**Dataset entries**
━━━━━━━━
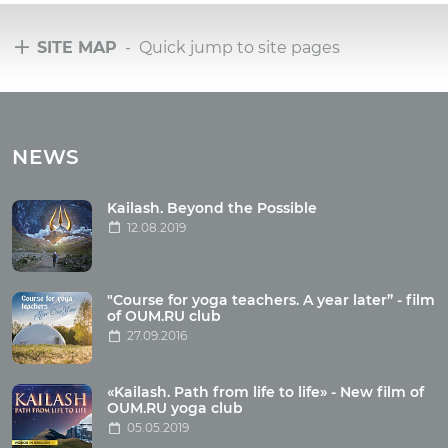
SITE MAP
- Quick jump to site pages
Tours
Tours with club OUM.RU
NEWS
Tour reviews
Tour photo
Kailash. Beyond the Possible
12.08.2019
Articles
"Course for yoga teachers. A year later” - film
Wholesome food
of OUM.RU club
27.09.2016
Reincarnation
Health
Buddhism
«Kailash. Path from life to life» - New film of
OUM.RU yoga club
Miscellaneous
05.05.2019
Yoga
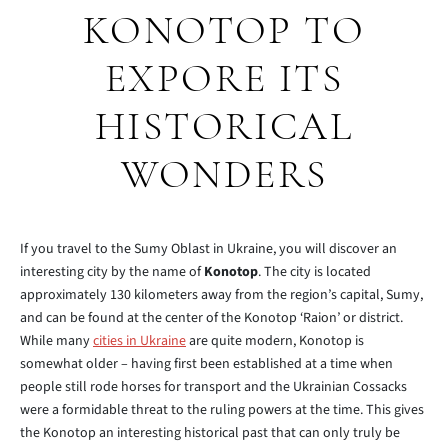
KONOTOP TO
EXPORE ITS
HISTORICAL
WONDERS
If you travel to the Sumy Oblast in Ukraine, you will discover an
interesting city by the name of
Konotop
. The city is located
approximately 130 kilometers away from the region’s capital, Sumy,
and can be found at the center of the Konotop ‘Raion’ or district.
While many
cities in Ukraine
are quite modern, Konotop is
somewhat older – having first been established at a time when
people still rode horses for transport and the Ukrainian Cossacks
were a formidable threat to the ruling powers at the time. This gives
the Konotop an interesting historical past that can only truly be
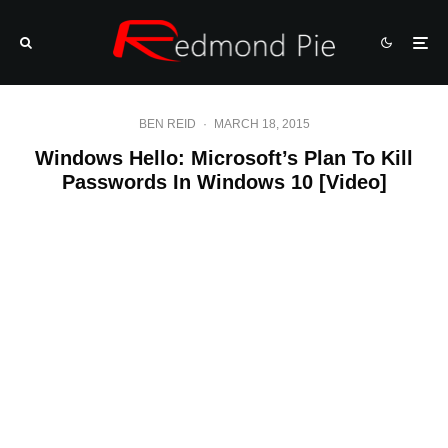
BEN REID
·
MARCH 18, 2015
Windows Hello: Microsoft’s Plan To Kill
Passwords In Windows 10 [Video]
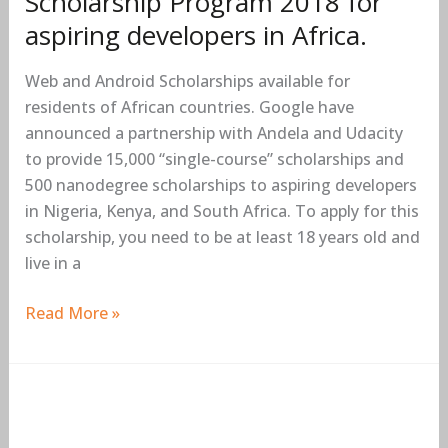
Scholarship Program 2018 for
aspiring developers in Africa.
Web and Android Scholarships available for
residents of African countries. Google have
announced a partnership with Andela and Udacity
to provide 15,000 “single-course” scholarships and
500 nanodegree scholarships to aspiring developers
in Nigeria, Kenya, and South Africa. To apply for this
scholarship, you need to be at least 18 years old and
live in a
Read More »
Mozilla
Fellowship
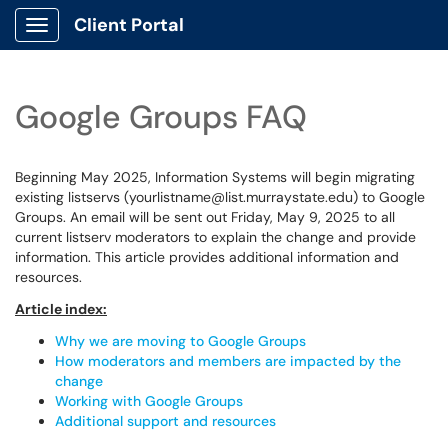
Client Portal
Show Applications Menu
Google Groups FAQ
Beginning May 2025, Information Systems will begin migrating
existing listservs (yourlistname@list.murraystate.edu) to Google
Groups. An email will be sent out Friday, May 9, 2025 to all
current listserv moderators to explain the change and provide
information. This article provides additional information and
resources.
Article index:
Why we are moving to Google Groups
How moderators and members are impacted by the
change
Working with Google Groups
Additional support and resources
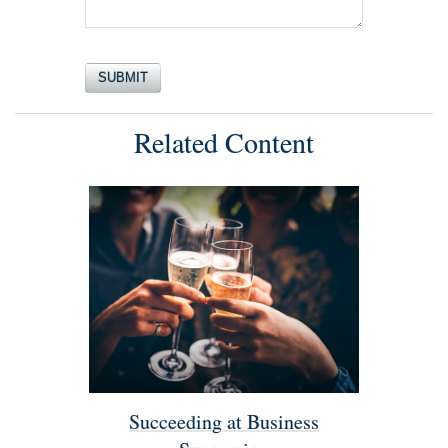
Related Content
Succeeding at Business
━━━━━━━━
**Your task**
Copy the lines from the entries above in which the word "Sumy" appears.

**Task solution**
If you travel to the Sumy Oblast in Ukraine, you will discover an
approximately 130 kilometers away from the region’s capital, Sumy,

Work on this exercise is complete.